Panasonic unveils world’s first virtual reality glasses with HDR support

Since the big names in VR, such as Oculus and HTC, have already largely renewed their hardware offer in 2019, it was expected that virtual reality would be discreet during this 2020 edition of CES. This was without counting on Panasonic who took advantage of the event to lift the veil on an astonishing object: not a headset, but a “simple” virtual reality glasses which also prove to be, according to the manufacturer, world’s first VR device glasses supporting ultra-high definition (UHD) image and High Dynamic Range (HDR).

Allegedly, using the device is as simple and convenient as ordinary sunglasses. The glasses are based on the OLED micro-panels co-developed with the American company Kopin, a specialist in miniaturized display solutions. They display a very generous definition of 2,560 x 2,560 pixels per eye – significantly more than the definition of current commercial headsets and sufficient, assures the manufacturer, to eradicate any grid effect.

The glasses are based on the OLED micropanels
The glasses are based on the OLED micropanels.

As for sound, it is produced via integrated headphones whose speakers were designed by Technics, the specialized audio subsidiary of Panasonic. The acoustic system of these virtual reality eyeglasses provides high-quality sound. The compact and lightweight frame does not require additional fasteners. The gadget also uses Panasonic’s audio and visual technologies, including for signal processing, Technics audio products, as well as optical technologies used in LUMIX digital cameras.

Some patience will be required before the general public can get their hands on this intriguing object: the glasses are for the moment only a prototype that Panasonic says it wants to “continue to develop” before making it a commercial product.

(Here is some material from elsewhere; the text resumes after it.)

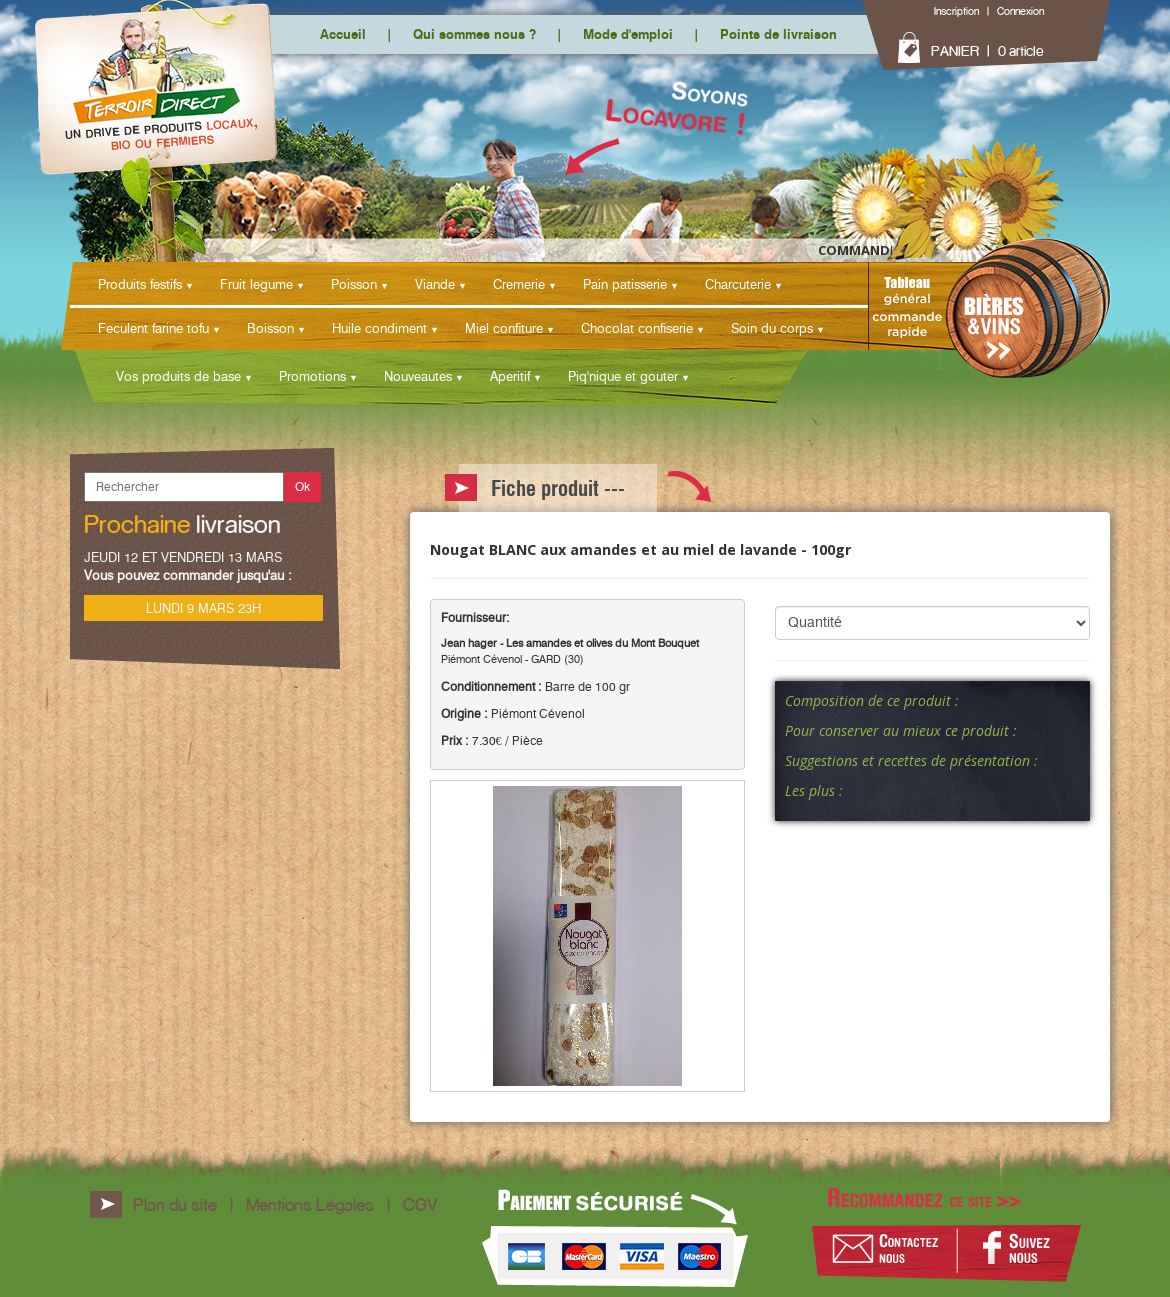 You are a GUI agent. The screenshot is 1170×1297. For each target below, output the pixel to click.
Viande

Using the device is as simple and convenient as ordinary sunglasses.
Using the device is as simple and convenient as ordinary sunglasses.

The firm has set itself the objective of supporting the deployment of 5G with its virtual reality glasses. But also all the uses that the new mobile networks could generate on the side of the live broadcast of immersive video content – for which a product as compact as this one would appear much more suitable and attractive than the big current headsets.